I could picture myself standing to help with the downward movement.  We both got excited about this and she affirmed that this seemed like a good direction because the legs are strong and have much more muscle to tolerate this kind of feeling.  And for me it felt like the feet were open to having this feeling move right through them and out into the receiving ground.  And the ground, as forgiving and generous and vast as it is, would hardly even notice.

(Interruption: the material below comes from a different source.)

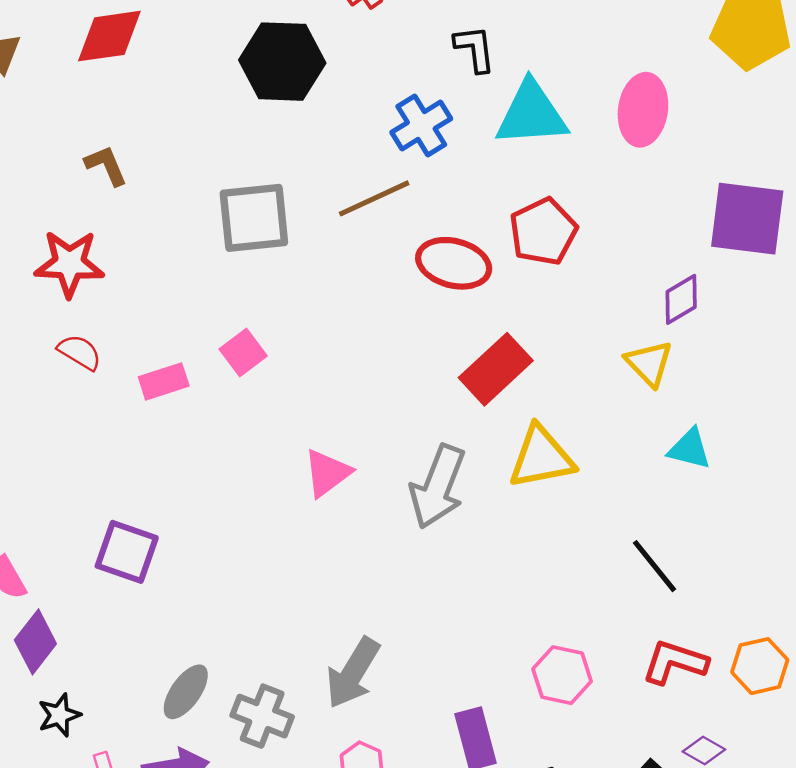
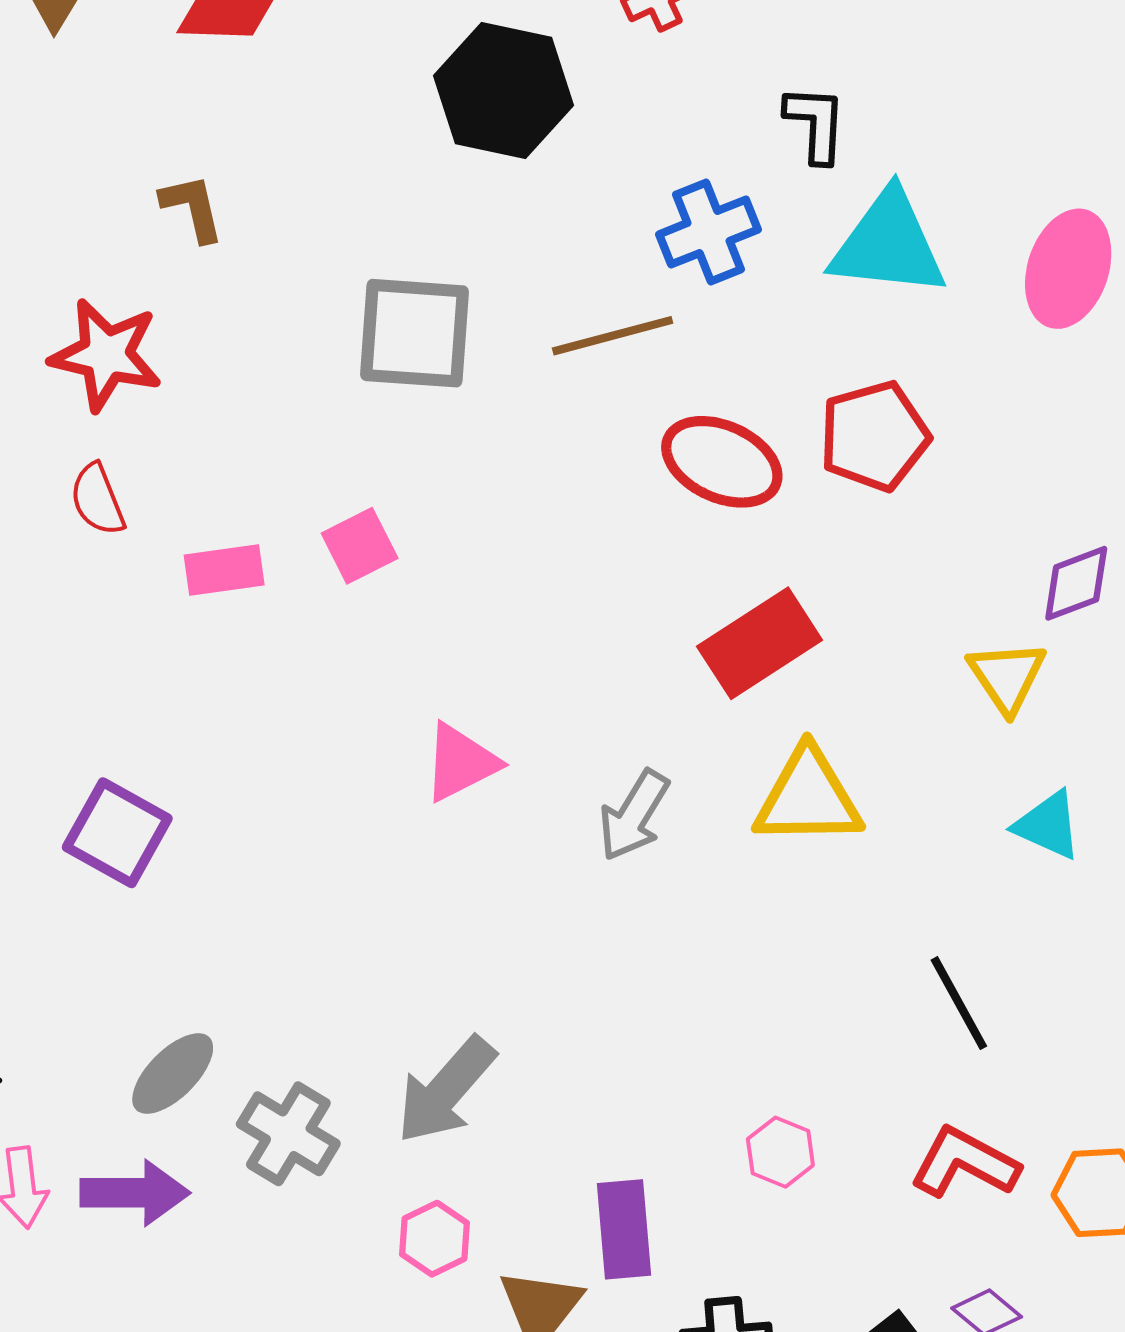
red semicircle: (80, 352) -> (98, 500), turned -153
gray arrow: (438, 487) -> (634, 815), size x0.7
pink hexagon: (562, 675) -> (780, 1152), size x0.7

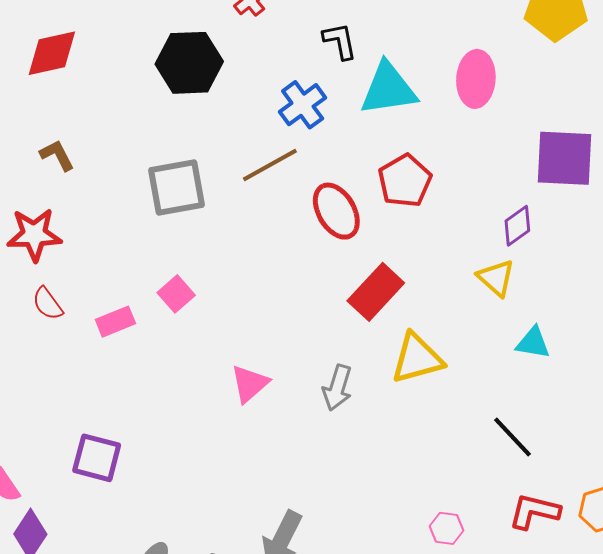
red ellipse: (722, 462) -> (336, 211), turned 50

So I left the office lighter and with the hope that comes with revived purpose of practice.  I started visualizing grounding yoga poses and consulted with some yoga friends.  Their language supported my practice which was more often in my mind than on an actual mat.  And, of course, I practiced when the thoughts came.  Thoughts are so sneaky; how you can be at the kitchen sink and although you are smelling lavender dish soap, the thought/smell of rubbing alcohol comes into your mind and BOOM!  But now it was an opportunity to practice.

Then the big day came when I actually had to practice right there at the hospital.  My mantra became: through the feet; through the feet.  I stood instead of sitting in the waiting rooms.  I repeated the mantra.  And I can't tell you that I didn't have any nausea bubble up, but I had the confidence that comes from some sense of control.  I knew that I could redirect the feeling if I needed to and it would pass more quickly.  And oh how grateful I felt for my dear legs and feet.  In some sense, I had become disconnected from these parts of my body through this; so much emphasis on healing my chest and arm.

Through this winding journey of discomfort, I began to link my body back together.